- PROBLEM -
Return all the entries below exactly as they were given.

(INPUT DATA Opens)

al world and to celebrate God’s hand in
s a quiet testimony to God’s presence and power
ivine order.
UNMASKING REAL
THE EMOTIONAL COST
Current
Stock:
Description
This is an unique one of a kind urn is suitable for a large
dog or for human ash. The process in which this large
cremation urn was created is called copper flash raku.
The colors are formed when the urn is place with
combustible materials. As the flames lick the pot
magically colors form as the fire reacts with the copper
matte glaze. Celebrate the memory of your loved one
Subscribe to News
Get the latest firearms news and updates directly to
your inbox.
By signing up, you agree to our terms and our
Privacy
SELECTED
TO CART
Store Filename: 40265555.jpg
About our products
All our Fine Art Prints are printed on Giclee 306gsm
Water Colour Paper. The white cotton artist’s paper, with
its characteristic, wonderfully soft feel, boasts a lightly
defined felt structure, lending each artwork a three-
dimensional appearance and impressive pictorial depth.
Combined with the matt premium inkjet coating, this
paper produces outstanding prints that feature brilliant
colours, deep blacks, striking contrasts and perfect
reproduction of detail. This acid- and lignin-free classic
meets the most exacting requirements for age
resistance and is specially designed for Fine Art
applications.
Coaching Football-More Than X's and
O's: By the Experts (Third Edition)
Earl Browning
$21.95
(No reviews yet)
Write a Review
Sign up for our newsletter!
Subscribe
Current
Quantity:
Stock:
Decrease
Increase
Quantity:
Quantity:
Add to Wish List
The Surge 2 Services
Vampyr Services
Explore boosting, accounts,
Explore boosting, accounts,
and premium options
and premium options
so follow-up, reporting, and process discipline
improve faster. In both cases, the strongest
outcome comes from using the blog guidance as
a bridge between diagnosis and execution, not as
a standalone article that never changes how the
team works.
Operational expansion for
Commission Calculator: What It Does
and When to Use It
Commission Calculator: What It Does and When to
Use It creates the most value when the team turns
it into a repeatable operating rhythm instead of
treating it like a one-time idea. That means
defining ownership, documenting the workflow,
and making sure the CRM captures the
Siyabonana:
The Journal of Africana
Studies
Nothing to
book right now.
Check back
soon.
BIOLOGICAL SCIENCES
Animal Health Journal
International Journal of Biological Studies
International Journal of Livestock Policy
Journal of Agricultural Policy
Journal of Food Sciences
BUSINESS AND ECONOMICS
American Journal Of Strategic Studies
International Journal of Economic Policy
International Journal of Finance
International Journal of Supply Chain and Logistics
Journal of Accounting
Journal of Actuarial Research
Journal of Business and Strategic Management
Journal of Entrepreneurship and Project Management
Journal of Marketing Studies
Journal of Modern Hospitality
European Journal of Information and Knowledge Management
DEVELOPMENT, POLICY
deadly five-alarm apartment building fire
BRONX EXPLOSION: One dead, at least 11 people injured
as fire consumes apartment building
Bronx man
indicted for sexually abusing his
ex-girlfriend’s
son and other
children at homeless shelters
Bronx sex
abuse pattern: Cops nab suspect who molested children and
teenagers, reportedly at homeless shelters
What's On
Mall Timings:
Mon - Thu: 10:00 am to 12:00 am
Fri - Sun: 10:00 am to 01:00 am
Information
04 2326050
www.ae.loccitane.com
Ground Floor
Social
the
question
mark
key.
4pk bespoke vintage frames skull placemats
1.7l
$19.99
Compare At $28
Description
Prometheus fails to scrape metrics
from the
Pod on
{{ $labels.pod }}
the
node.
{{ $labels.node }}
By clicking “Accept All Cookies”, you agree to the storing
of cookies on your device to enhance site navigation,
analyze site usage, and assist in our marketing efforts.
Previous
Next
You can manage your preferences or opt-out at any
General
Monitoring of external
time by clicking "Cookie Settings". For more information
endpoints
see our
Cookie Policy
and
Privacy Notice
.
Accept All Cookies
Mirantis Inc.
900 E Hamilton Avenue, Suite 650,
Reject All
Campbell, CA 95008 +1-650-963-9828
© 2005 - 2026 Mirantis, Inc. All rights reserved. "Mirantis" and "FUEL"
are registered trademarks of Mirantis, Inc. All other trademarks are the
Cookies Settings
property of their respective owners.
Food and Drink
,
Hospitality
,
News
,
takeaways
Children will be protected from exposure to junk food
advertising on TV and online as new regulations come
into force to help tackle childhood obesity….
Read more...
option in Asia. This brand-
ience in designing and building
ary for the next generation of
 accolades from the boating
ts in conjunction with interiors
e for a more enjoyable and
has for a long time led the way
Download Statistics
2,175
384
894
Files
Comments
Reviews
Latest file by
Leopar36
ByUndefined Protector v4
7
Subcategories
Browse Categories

(INPUT DATA Closes)

- WRITTEN RESPONSE -
al world and to celebrate God’s hand in
s a quiet testimony to God’s presence and power
ivine order.
UNMASKING REAL
THE EMOTIONAL COST
Current
Stock:
Description
This is an unique one of a kind urn is suitable for a large
dog or for human ash. The process in which this large
cremation urn was created is called copper flash raku.
The colors are formed when the urn is place with
combustible materials. As the flames lick the pot
magically colors form as the fire reacts with the copper
matte glaze. Celebrate the memory of your loved one
Subscribe to News
Get the latest firearms news and updates directly to
your inbox.
By signing up, you agree to our terms and our
Privacy
SELECTED
TO CART
Store Filename: 40265555.jpg
About our products
All our Fine Art Prints are printed on Giclee 306gsm
Water Colour Paper. The white cotton artist’s paper, with
its characteristic, wonderfully soft feel, boasts a lightly
defined felt structure, lending each artwork a three-
dimensional appearance and impressive pictorial depth.
Combined with the matt premium inkjet coating, this
paper produces outstanding prints that feature brilliant
colours, deep blacks, striking contrasts and perfect
reproduction of detail. This acid- and lignin-free classic
meets the most exacting requirements for age
resistance and is specially designed for Fine Art
applications.
Coaching Football-More Than X's and
O's: By the Experts (Third Edition)
Earl Browning
$21.95
(No reviews yet)
Write a Review
Sign up for our newsletter!
Subscribe
Current
Quantity:
Stock:
Decrease
Increase
Quantity:
Quantity:
Add to Wish List
The Surge 2 Services
Vampyr Services
Explore boosting, accounts,
Explore boosting, accounts,
and premium options
and premium options
so follow-up, reporting, and process discipline
improve faster. In both cases, the strongest
outcome comes from using the blog guidance as
a bridge between diagnosis and execution, not as
a standalone article that never changes how the
team works.
Operational expansion for
Commission Calculator: What It Does
and When to Use It
Commission Calculator: What It Does and When to
Use It creates the most value when the team turns
it into a repeatable operating rhythm instead of
treating it like a one-time idea. That means
defining ownership, documenting the workflow,
and making sure the CRM captures the
Siyabonana:
The Journal of Africana
Studies
Nothing to
book right now.
Check back
soon.
BIOLOGICAL SCIENCES
Animal Health Journal
International Journal of Biological Studies
International Journal of Livestock Policy
Journal of Agricultural Policy
Journal of Food Sciences
BUSINESS AND ECONOMICS
American Journal Of Strategic Studies
International Journal of Economic Policy
International Journal of Finance
International Journal of Supply Chain and Logistics
Journal of Accounting
Journal of Actuarial Research
Journal of Business and Strategic Management
Journal of Entrepreneurship and Project Management
Journal of Marketing Studies
Journal of Modern Hospitality
European Journal of Information and Knowledge Management
DEVELOPMENT, POLICY
deadly five-alarm apartment building fire
BRONX EXPLOSION: One dead, at least 11 people injured
as fire consumes apartment building
Bronx man
indicted for sexually abusing his
ex-girlfriend’s
son and other
children at homeless shelters
Bronx sex
abuse pattern: Cops nab suspect who molested children and
teenagers, reportedly at homeless shelters
What's On
Mall Timings:
Mon - Thu: 10:00 am to 12:00 am
Fri - Sun: 10:00 am to 01:00 am
Information
04 2326050
www.ae.loccitane.com
Ground Floor
Social
the
question
mark
key.
4pk bespoke vintage frames skull placemats
1.7l
$19.99
Compare At $28
Description
Prometheus fails to scrape metrics
from the
Pod on
{{ $labels.pod }}
the
node.
{{ $labels.node }}
By clicking “Accept All Cookies”, you agree to the storing
of cookies on your device to enhance site navigation,
analyze site usage, and assist in our marketing efforts.
Previous
Next
You can manage your preferences or opt-out at any
General
Monitoring of external
time by clicking "Cookie Settings". For more information
endpoints
see our
Cookie Policy
and
Privacy Notice
.
Accept All Cookies
Mirantis Inc.
900 E Hamilton Avenue, Suite 650,
Reject All
Campbell, CA 95008 +1-650-963-9828
© 2005 - 2026 Mirantis, Inc. All rights reserved. "Mirantis" and "FUEL"
are registered trademarks of Mirantis, Inc. All other trademarks are the
Cookies Settings
property of their respective owners.
Food and Drink
,
Hospitality
,
News
,
takeaways
Children will be protected from exposure to junk food
advertising on TV and online as new regulations come
into force to help tackle childhood obesity….
Read more...
option in Asia. This brand-
ience in designing and building
ary for the next generation of
 accolades from the boating
ts in conjunction with interiors
e for a more enjoyable and
has for a long time led the way
Download Statistics
2,175
384
894
Files
Comments
Reviews
Latest file by
Leopar36
ByUndefined Protector v4
7
Subcategories
Browse Categories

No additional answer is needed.